In order to better plan a client’s program, I usually do an assessment featuring different movements to test what he/she is capable of doing without pain/within a safe threshold, such as spinal flexion/extension, torso rotation, lunge depth, and some overhead exercises. We work to discover movements that cause pain.

By doing the tests above, I can then create a pain-free program for my client to build strength and mobility in his or her lower back or any other body part they’re compensating for. If you do not have a trainer, you can still perform some of the movements I mention above, which should help you identify what you can and cannot do.


#3 Learn when to stop and how much is too much.

At my studio, you will never hear “Push through the pain.” I never allow that to happen to Fitness Compass clients! If your brain is signalling pain to your body, that equals negative feedback, which means STOP!

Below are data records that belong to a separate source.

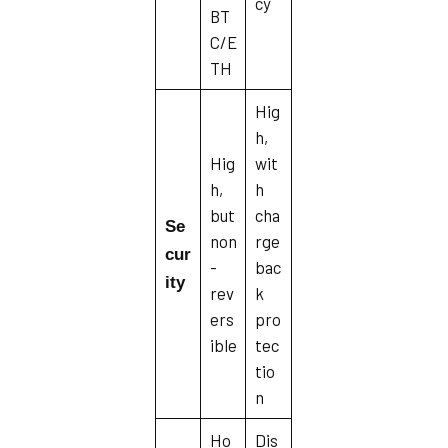
cy
BT
C/E
TH
Hig
h,
Hig
wit
h,
h
but
cha
Se
non
rge
cur
-
bac
ity
rev
k
ers
pro
ible
tec
tio
n
Ho
Dis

Though you may feel slight discomfort when trying out a new exercise, you should never cross the line into pain. Take the time to listen to your body. It’s smart to give you signals and seek your attention when there’s something wrong.

Refer to #2 to learn how to know your body better and how you can avoid hurting your lower back. Set an easy target, and if your body responds well and feels good after the session, then try something a little harder. Start with lower repetitions and smaller weights and progress slowly.


#4 Accept the fact that you might not be able to do any exercises just yet. Start with learning how to do them right, then progress.

Why rush? Training and keeping your back healthy and strong is a lifelong commitment. I guarantee that it’s worth every minute to build a solid foundation and perfect the important techniques you need to prepare for more advanced movements in the future. Take your time to learn and pick your trainer’s brain for a pain-free life!


#5 The ultimate combo: connecting your physiotherapist with your personal trainer.

If you aren’t confident enough to create your own pain-free program, hire a trainer who can support you and help you through it. Take your time and meet with trainers personally to get a sense of their experience with problems like yours.

And if you’ve been consulting with a physiotherapist on your lower back issues, I highly recommend that you connect him or her with your trainer for a joint consultation. Have them speak directly to each other in their specialized language to help you to build a pain-free program and get back on track.